The table compares various semiconductor device qualifications.
Texas Instruments, along with other suppliers, responded with families of high-reliability plastic devices called enhanced product (EP) or enhanced plastic (see figure). For instance, the TPS7A4001-EP is the enhanced version of the commercial TPS7A4001 high-input-voltage low-dropout (LDO) regulator. The EP version has similar specifications to the commercial device, but provides an extended military temperature range (−55°C to +125°C), gold-bond wires, and no pure tin to mitigate whisker growth.
The EP product family also adds traceability and several other reliability enhancements, such as improved die attach, to mitigate delamination. Devices follow a similar flow to Q100, but use a controlled baseline that ensures more uniform performance between wafer lots. Other suppliers provide EP products that follow similar flows, with the same concept of providing high reliability economically.

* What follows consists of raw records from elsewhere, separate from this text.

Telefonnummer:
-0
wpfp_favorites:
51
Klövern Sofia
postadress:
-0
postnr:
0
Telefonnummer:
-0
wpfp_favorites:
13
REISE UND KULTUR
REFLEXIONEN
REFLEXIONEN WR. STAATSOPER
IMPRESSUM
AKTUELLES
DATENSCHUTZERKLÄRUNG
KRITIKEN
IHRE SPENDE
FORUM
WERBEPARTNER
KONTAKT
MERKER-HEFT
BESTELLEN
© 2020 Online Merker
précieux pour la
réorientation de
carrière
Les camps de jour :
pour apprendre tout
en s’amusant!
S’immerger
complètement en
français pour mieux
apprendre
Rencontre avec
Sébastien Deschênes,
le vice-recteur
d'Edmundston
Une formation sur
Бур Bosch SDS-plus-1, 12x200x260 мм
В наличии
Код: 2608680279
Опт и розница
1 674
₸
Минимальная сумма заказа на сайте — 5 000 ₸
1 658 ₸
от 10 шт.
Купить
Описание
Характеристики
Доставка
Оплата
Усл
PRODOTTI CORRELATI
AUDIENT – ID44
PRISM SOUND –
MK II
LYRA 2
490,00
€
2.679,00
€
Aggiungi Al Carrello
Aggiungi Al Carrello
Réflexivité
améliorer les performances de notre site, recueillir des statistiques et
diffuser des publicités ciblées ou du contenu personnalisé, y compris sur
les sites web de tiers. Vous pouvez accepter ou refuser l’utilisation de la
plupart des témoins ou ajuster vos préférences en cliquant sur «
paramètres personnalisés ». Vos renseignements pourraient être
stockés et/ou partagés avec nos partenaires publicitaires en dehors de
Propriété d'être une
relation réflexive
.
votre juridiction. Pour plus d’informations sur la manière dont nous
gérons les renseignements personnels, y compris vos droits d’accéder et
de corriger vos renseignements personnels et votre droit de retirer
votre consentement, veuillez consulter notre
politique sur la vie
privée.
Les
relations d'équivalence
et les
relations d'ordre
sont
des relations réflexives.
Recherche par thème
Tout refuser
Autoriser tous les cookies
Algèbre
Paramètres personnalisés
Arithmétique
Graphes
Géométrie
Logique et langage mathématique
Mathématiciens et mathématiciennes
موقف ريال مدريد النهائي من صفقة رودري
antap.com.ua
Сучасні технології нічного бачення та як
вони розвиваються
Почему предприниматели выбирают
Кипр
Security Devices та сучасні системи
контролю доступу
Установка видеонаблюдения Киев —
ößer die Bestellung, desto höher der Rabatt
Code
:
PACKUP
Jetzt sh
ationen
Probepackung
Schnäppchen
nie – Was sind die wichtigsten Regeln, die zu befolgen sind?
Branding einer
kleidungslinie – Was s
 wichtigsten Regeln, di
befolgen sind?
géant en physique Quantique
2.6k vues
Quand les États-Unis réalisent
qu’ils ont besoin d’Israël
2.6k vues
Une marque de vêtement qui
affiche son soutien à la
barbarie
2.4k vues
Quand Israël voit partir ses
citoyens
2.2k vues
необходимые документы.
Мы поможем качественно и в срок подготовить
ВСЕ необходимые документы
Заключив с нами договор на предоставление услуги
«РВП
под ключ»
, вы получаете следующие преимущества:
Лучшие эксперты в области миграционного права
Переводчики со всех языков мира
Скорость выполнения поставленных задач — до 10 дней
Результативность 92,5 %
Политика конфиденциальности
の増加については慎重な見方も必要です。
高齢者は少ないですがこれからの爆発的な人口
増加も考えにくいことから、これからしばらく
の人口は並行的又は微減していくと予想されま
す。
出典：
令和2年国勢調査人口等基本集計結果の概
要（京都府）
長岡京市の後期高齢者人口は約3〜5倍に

Another major issue that the defense industry faces is obsolescence. Because of how the government orders systems, a product may stay in production for more than 20 years. Many consumer products have production life spans of six months to a few years (like cellphones). If a component is no longer available following a production run of several million units, it’s less of an issue. However, a military system can be extremely complex, and redesigning because of obsolescence can be costly.
Since EP products follow a single flow, even in situations where the commercial device is no longer available, EP devices have a much longer life span. So while the performance of EP devices is also enhanced, so is the availability.
The push for EP products is not only driven by the military, but the industrial markets as well. Many industrial systems must work in harsh environments and have reliability measured in tens of years. Applications such as power plants, water-treatment facilities, manufacturing sites, and many others rely on computerized controls that operate continuously and often require system shutdowns to replace. These systems can also benefit from EPs that add additional reliability over time—especially where long service life is required.
The Future of High Reliability
With space becoming more accessible, especially for low earth orbit (LEO), the cost of satellites (specifically smaller payloads such as cube-satellites) is a prime concern. Both the defense industry and commercial space systems providers are looking for an EP-like product for short-mission-life applications (such as LEO). So imagine a family similar to EP but with a known radiation tolerance—enter space EP (SEP).
As shown in the figure, SEP lies between QMLQ (Qualified Manufacturer List: Space) and QMLV (Qualified Manufacturer List: Hermetic) quality levels, but uses plastic packaging. It’s intended to be radiation-tested and assured, but removes expensive burn-in and wafer-lot life tests to control cost. With many LEO applications lasting three years or less, SEP is an economic compromise to more costly, QMLV fully space-qualified devices, which are intended for longer missions or higher radiation levels. SEP fills the gap for expendable lower-cost satellite and nonstrategic radiation applications, such as high-altitude unmanned aerial vehicles (UAVs).
Conclusion
Without reliable electronics, our world would look much different. Since the invention of the IC, the semiconductor industry has made great strides in improving the reliability of even the most commonplace devices. As we move farther into the 21st century, the requirements for additional levels of performance and reliability will continue to expand supplier portfolios with enhanced products that are both economical and highly reliable.
Space will drive the next level of reliability, adding radiation and high-altitude requirements. The physics of semiconductor processes continue to move to the ultra-small while continuing to mitigate failure mechanisms at the atomic scale. It’s a never-ending battle between cost and performance; component families such as EP and SEP will fill the required reliability versus cost gaps.